Emmanuel Addai

Personal information
- Date of birth: 1 August 2001 (age 25)
- Place of birth: Kumasi, Ghana
- Height: 1.73 m (5 ft 8 in)
- Position: Winger

Team information
- Current team: OH Leuven
- Number: 7

Youth career
- JMG Academy

Senior career*
- Years: Team / Apps / (Gls)
- 2021–2022: Bobigny / 20 / (6)
- 2022–2024: Alcorcón / 54 / (6)
- 2024–2026: Qarabağ / 55 / (9)
- 2026–: OH Leuven / 0 / (0)

= Emmanuel Addai =

Ghanaian footballer (born 2001)

Emmanuel Addai (born 1 August 2001) is a Ghanaian professional footballer who plays as a winger for Jupiler Pro League club OH Leuven.

==Career==
Born in Kumasi, Addai began his career with JMG Academy in Accra before joining French side FC 93 Bobigny in August 2021. He made his senior debut with the club in the Championnat National 2, scoring six goals in 20 appearances.

On 12 July 2022, Addai signed for Spanish Primera Federación side AD Alcorcón. However, he spent the first half of the season unregistered due to bureaucratic problems, only debuting with the club on 14 January 2023, in a 3–1 home win over Deportivo de La Coruña.

Addai would feature regularly for Alkor after his registration, also scoring the equalizer in a 2–1 home win over CD Castellón on 24 June 2023, which sealed his side's promotion to Segunda División.

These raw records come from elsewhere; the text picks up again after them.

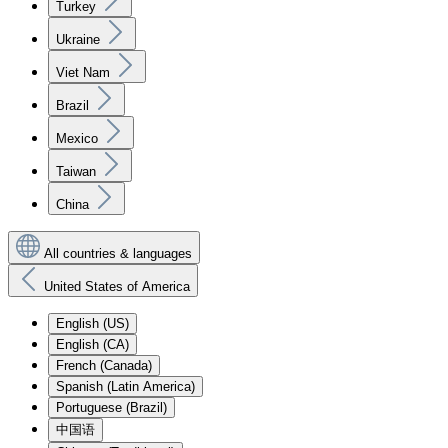
Turkey
Ukraine
Viet Nam
Brazil
Mexico
Taiwan
China
All countries & languages
United States of America
English (US)
English (CA)
French (Canada)
Spanish (Latin America)
Portuguese (Brazil)
中国语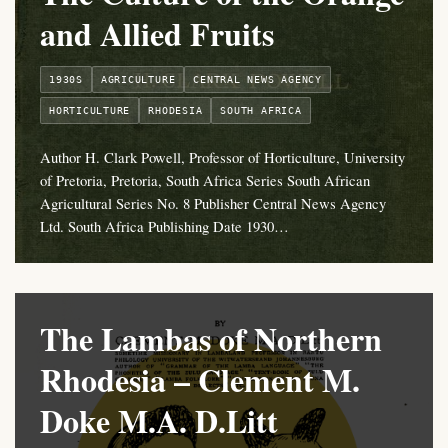
and Allied Fruits
1930S
AGRICULTURE
CENTRAL NEWS AGENCY
HORTICULTURE
RHODESIA
SOUTH AFRICA
Author H. Clark Powell, Professor of Horticulture, University
of Pretoria, Pretoria, South Africa Series South African
Agricultural Series No. 8 Publisher Central News Agency
Ltd. South Africa Publishing Date 1930…
The Lambas of Northern
Rhodesia – Clement M.
Doke M.A. D.Litt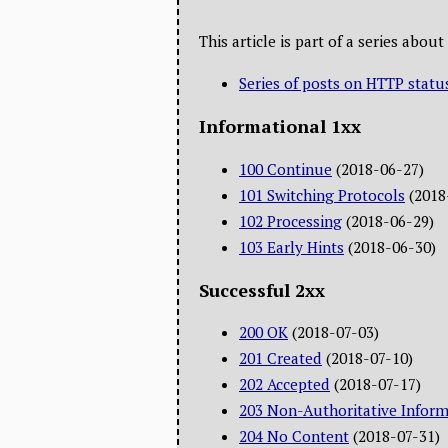
This article is part of a series abo
Series of posts on HTTP statu
Informational 1xx
100 Continue
(2018-06-27)
101 Switching Protocols
(2018
102 Processing
(2018-06-29)
103 Early Hints
(2018-06-30)
Successful 2xx
200 OK
(2018-07-03)
201 Created
(2018-07-10)
202 Accepted
(2018-07-17)
203 Non-Authoritative Inform
204 No Content
(2018-07-31)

On 5 July, he renewed his contract with the club for a further year.

Addai made his professional debut on 14 August 2023, coming on as a half-time substitute for Álvaro Bustos in a 4–0 away loss to CD Mirandés.

On 23 August 2024, Addai signed a two-year contract with Qarabağ. On 1 October 2025, he scored his first ever Champions League goal against FC Copenhagen.